• [How to complete this task]: Without the images, write out the whole listing exactly.
--------------------
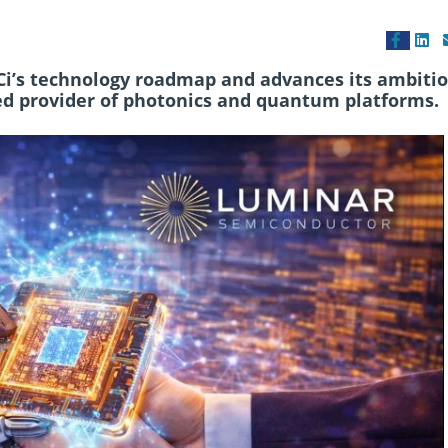
Ci’s technology roadmap and advances its ambitio
ed provider of photonics and quantum platforms.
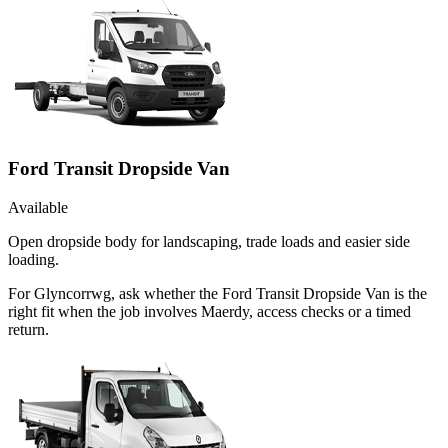
Ford Transit Dropside Van
Available
Open dropside body for landscaping, trade loads and easier side
loading.
For Glyncorrwg, ask whether the Ford Transit Dropside Van is the
right fit when the job involves Maerdy, access checks or a timed
return.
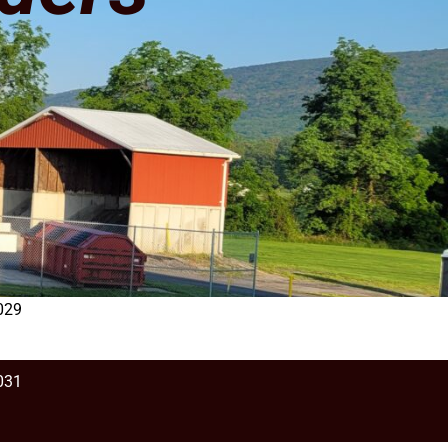
029
031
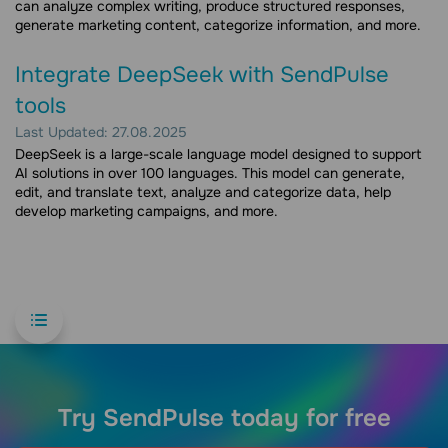
can analyze complex writing, produce structured responses,
generate marketing content, categorize information, and more.
Integrate DeepSeek with SendPulse
tools
Last Updated: 27.08.2025
DeepSeek is a large-scale language model designed to support
AI solutions in over 100 languages. This model can generate,
edit, and translate text, analyze and categorize data, help
develop marketing campaigns, and more.
Try SendPulse today for free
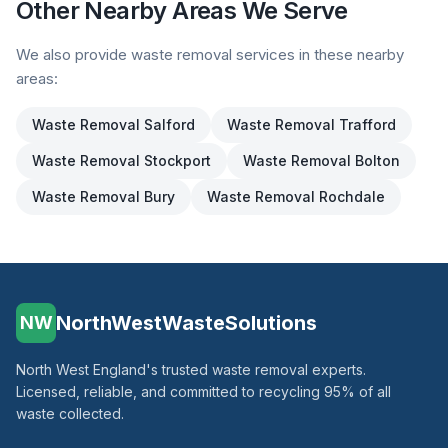
Other Nearby Areas We Serve
We also provide waste removal services in these nearby
areas:
Waste Removal
Salford
Waste Removal
Trafford
Waste Removal
Stockport
Waste Removal
Bolton
Waste Removal
Bury
Waste Removal
Rochdale
NorthWestWasteSolutions
NW
North West England's trusted waste removal experts.
Licensed, reliable, and committed to recycling 95% of all
waste collected.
--------------------
• [Written solution]:
Ci’s technology roadmap and advances its ambitio
ed provider of photonics and quantum platforms.
Ford Transit Dropside Van
Available
Open dropside body for landscaping, trade loads and easier side
loading.
For Glyncorrwg, ask whether the Ford Transit Dropside Van is the
right fit when the job involves Maerdy, access checks or a timed
return.
029
031
can analyze complex writing, produce structured responses,
generate marketing content, categorize information, and more.
Integrate DeepSeek with SendPulse
tools
Last Updated: 27.08.2025
DeepSeek is a large-scale language model designed to support
AI solutions in over 100 languages. This model can generate,
edit, and translate text, analyze and categorize data, help
develop marketing campaigns, and more.
Try SendPulse today for free
Other Nearby Areas We Serve
We also provide waste removal services in these nearby
areas:
Waste Removal
Salford
Waste Removal
Trafford
Waste Removal
Stockport
Waste Removal
Bolton
Waste Removal
Bury
Waste Removal
Rochdale
NorthWestWasteSolutions
NW
North West England's trusted waste removal experts.
Licensed, reliable, and committed to recycling 95% of all
waste collected.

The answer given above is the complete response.